I have not seen a CAI or SRI for a santa fe...I imagine it would be louder is all it would do given how hot the engine compartment gets. And I don't see much room for routing the CAI to get most of the cold air without modifying at least the bumper...
But just as a thought:
I noticed yesterday that the stock intake may be designed poorly...or at least it could be better. I plugged in my OBD II and drove around with ambient temperature of 73.4F. The intake air temperature was near 96F +/- 4-5 degrees depending on how fast I was moving. This may be comparing apples to oranges, but when I had my 09 WRX and did the same thing, the intake air temperature would near the ambient temperature (slightly higher, but not 23F difference). I know the 09 WRX's intake design is pretty good to begin with...so that's why I feel like my point is moot. hah
Anyways, the Santa Fe's intake at the grill seems to point downwards, which then the air is re-routed by a piece of plastic next to the end of the intake....this to me is very inefficient in getting most of the air from outside of the car....it actually seems like it would draw hot air from under the vehicle as the intake is pointed downwards...
I dunno...pictures probably would have helped. hah
The only way to be sure is to run some controlled tests. Record the temp driving in a straight line at 100kmph and record the ambient temp to be sure. Under those circumstances I'm sure you'll get better results than what you recorded earlier.

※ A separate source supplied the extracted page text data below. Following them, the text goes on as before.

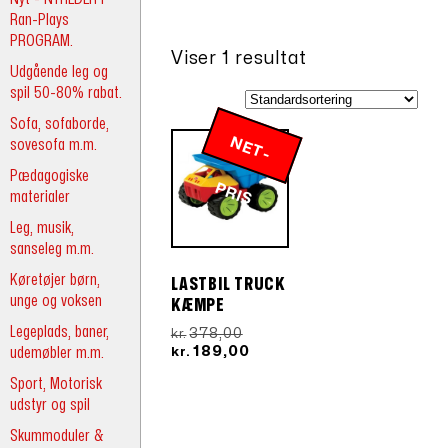
Ran-Plays
PROGRAM.
Viser 1 resultat
Udgående leg og
spil 50-80% rabat.
Sofa, sofaborde,
N
E
T
-
R
sovesofa m.m.
Pædagogiske
P
IS
materialer
Leg, musik,
sanseleg m.m.
Køretøjer børn,
LASTBIL TRUCK
unge og voksen
KÆMPE
Legeplads, baner,
Den
378,00
kr.
oprindelige
Den
udemøbler m.m.
189,00
kr.
pris
aktuelle
Sport, Motorisk
var:
pris
udstyr og spil
kr.378,00.
er:
kr.189,00.
Skummoduler &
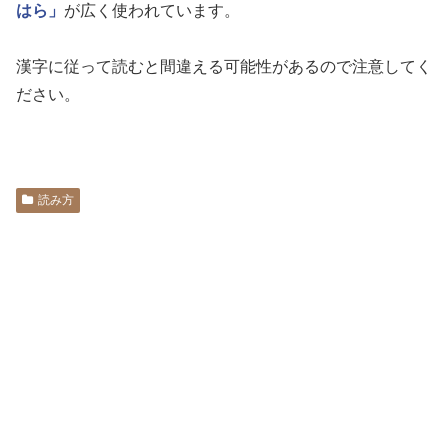
はら」
が広く使われています。
漢字に従って読むと間違える可能性があるので注意してく
ださい。
読み方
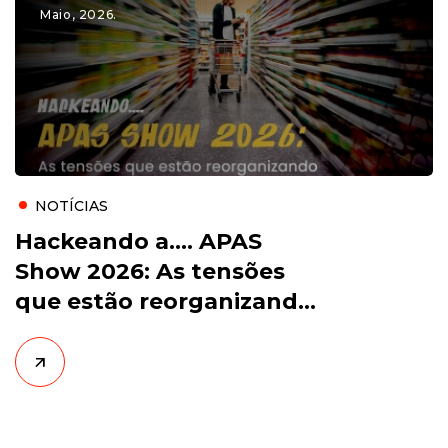
Maio, 2026.
NOTÍCIAS
Hackeando a…. APAS
Show 2026: As tensões
que estão reorganizando
o varejo alimentar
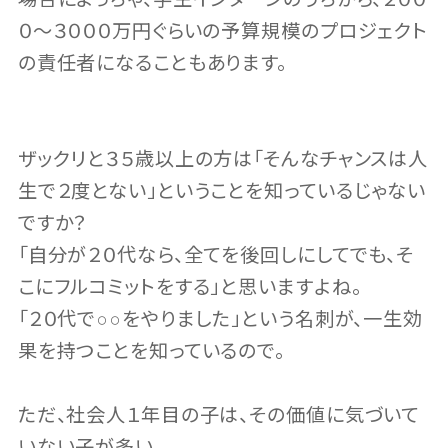
０〜３０００万円ぐらいの予算規模のプロジェクト
の責任者になることもあります。
ザックリと３５歳以上の方は「そんなチャンスは人
生で２度とない」ということを知っているじゃない
ですか？
「自分が２０代なら、全てを後回しにしてでも、そ
こにフルコミットをする」と思いますよね。
「２０代で○○をやりました」という名刺が、一生効
果を持つことを知っているので。
ただ、社会人１年目の子は、その価値に気づいて
いない子が多い。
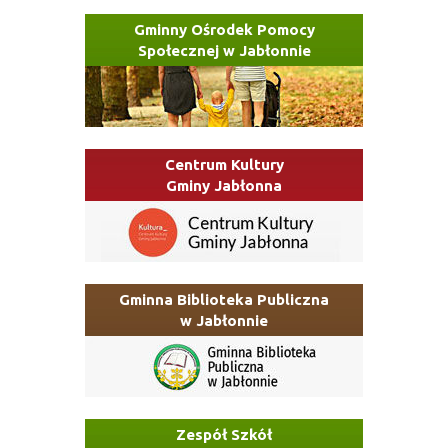
Gminny Ośrodek Pomocy
Społecznej w Jabłonnie
Centrum Kultury
Gminy Jabłonna
Gminna Biblioteka Publiczna
w Jabłonnie
Zespół Szkół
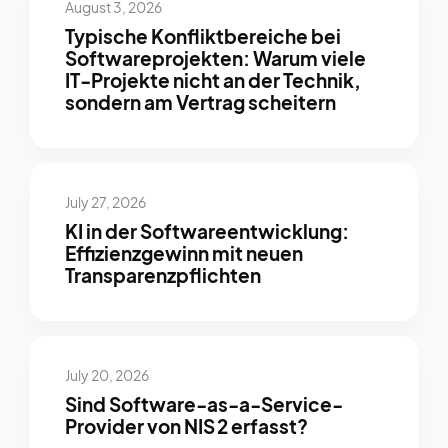
August 3, 2026
Typische Konfliktbereiche bei
Softwareprojekten: Warum viele
IT-Projekte nicht an der Technik,
sondern am Vertrag scheitern
July 27, 2026
KI in der Softwareentwicklung:
Effizienzgewinn mit neuen
Transparenzpflichten
July 20, 2026
Sind Software-as-a-Service-
Provider von NIS 2 erfasst?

The intake follows the flow of air at speed so yes, if the car is standing still and there is no head wind then you'll get a warm reading because the hot air under the hood is escaping from underneath and around the front of the car. In this case the intake will be sucking in warm air but on the highway it will be taking in MUCH cooler air. It's angled down to allow for easier intake and a bit of a ram effect. It's also mounted high to prevent FOD (foreign object damage).